Task requirements: Keep the images out while you retype all of the data exactly.

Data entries

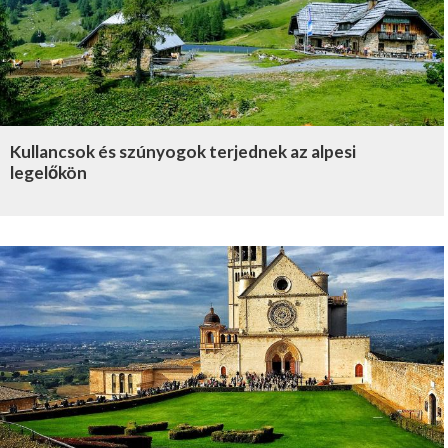
Kullancsok és szúnyogok terjednek az alpesi
legelőkön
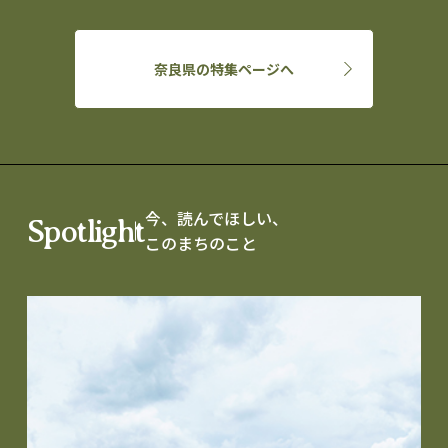
奈良県の特集ページへ
今、読んでほしい、
Spotlight
このまちのこと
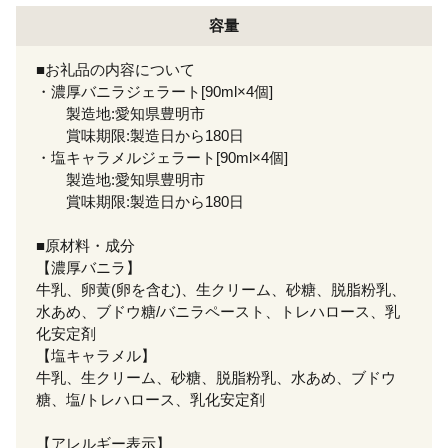
容量
■お礼品の内容について
・濃厚バニラジェラート[90ml×4個]
製造地:愛知県豊明市
賞味期限:製造日から180日
・塩キャラメルジェラート[90ml×4個]
製造地:愛知県豊明市
賞味期限:製造日から180日
■原材料・成分
【濃厚バニラ】
牛乳、卵黄(卵を含む)、生クリーム、砂糖、脱脂粉乳、
水あめ、ブドウ糖/バニラペースト、トレハロース、乳
化安定剤
【塩キャラメル】
牛乳、生クリーム、砂糖、脱脂粉乳、水あめ、ブドウ
糖、塩/トレハロース、乳化安定剤
【アレルギー表示】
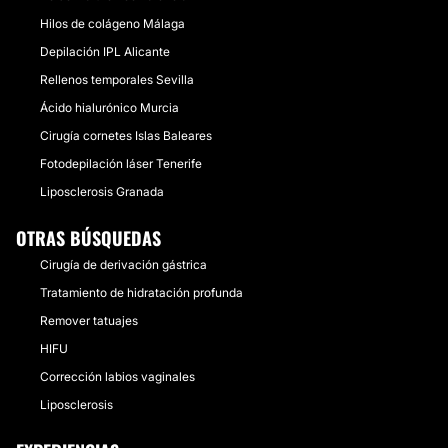
Hilos de colágeno Málaga
Depilación IPL Alicante
Rellenos temporales Sevilla
Ácido hialurónico Murcia
Cirugía cornetes Islas Baleares
Fotodepilación láser Tenerife
Liposclerosis Granada
OTRAS BÚSQUEDAS
Cirugía de derivación gástrica
Tratamiento de hidratación profunda
Remover tatuajes
HIFU
Corrección labios vaginales
Liposclerosis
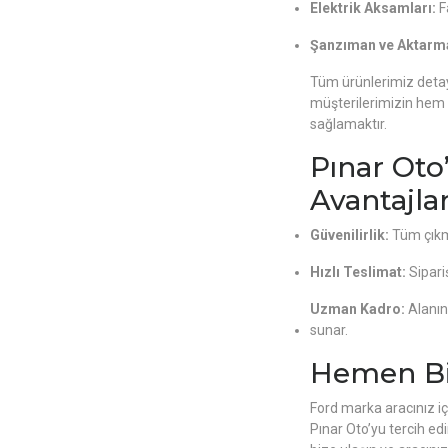
Elektrik Aksamları:
Fa
Şanzıman ve Aktarma
Tüm ürünlerimiz detay
müşterilerimizin hem
sağlamaktır.
Pınar Oto
Avantajlar
Güvenilirlik:
Tüm çıkma
Hızlı Teslimat:
Sipariş
Uzman Kadro:
Alanın
sunar.
Hemen Biz
Ford marka aracınız iç
Pınar Oto’yu tercih ed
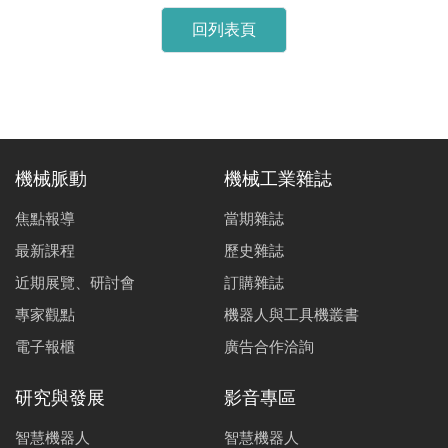
回列表頁
機械脈動
機械工業雜誌
焦點報導
當期雜誌
最新課程
歷史雜誌
近期展覽、研討會
訂購雜誌
專家觀點
機器人與工具機叢書
電子報櫃
廣告合作洽詢
研究與發展
影音專區
智慧機器人
智慧機器人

Output of the task:
Kullancsok és szúnyogok terjednek az alpesi
legelőkön
奈良県の特集ページへ
今、読んでほしい、
Spotlight
このまちのこと
容量
■お礼品の内容について
・濃厚バニラジェラート[90ml×4個]
製造地:愛知県豊明市
賞味期限:製造日から180日
・塩キャラメルジェラート[90ml×4個]
製造地:愛知県豊明市
賞味期限:製造日から180日
■原材料・成分
【濃厚バニラ】
牛乳、卵黄(卵を含む)、生クリーム、砂糖、脱脂粉乳、
水あめ、ブドウ糖/バニラペースト、トレハロース、乳
化安定剤
【塩キャラメル】
牛乳、生クリーム、砂糖、脱脂粉乳、水あめ、ブドウ
糖、塩/トレハロース、乳化安定剤
【アレルギー表示】
Hilos de colágeno Málaga
Depilación IPL Alicante
Rellenos temporales Sevilla
Ácido hialurónico Murcia
Cirugía cornetes Islas Baleares
Fotodepilación láser Tenerife
Liposclerosis Granada
OTRAS BÚSQUEDAS
Cirugía de derivación gástrica
Tratamiento de hidratación profunda
Remover tatuajes
HIFU
Corrección labios vaginales
Liposclerosis
Elektrik Aksamları:
Fa
Şanzıman ve Aktarma
Tüm ürünlerimiz detay
müşterilerimizin hem
sağlamaktır.
Pınar Oto
Avantajlar
Güvenilirlik:
Tüm çıkma
Hızlı Teslimat:
Sipariş
Uzman Kadro:
Alanın
sunar.
Hemen Biz
Ford marka aracınız iç
Pınar Oto’yu tercih ed
回列表頁
機械脈動
機械工業雜誌
焦點報導
當期雜誌
最新課程
歷史雜誌
近期展覽、研討會
訂購雜誌
專家觀點
機器人與工具機叢書
電子報櫃
廣告合作洽詢
研究與發展
影音專區
智慧機器人
智慧機器人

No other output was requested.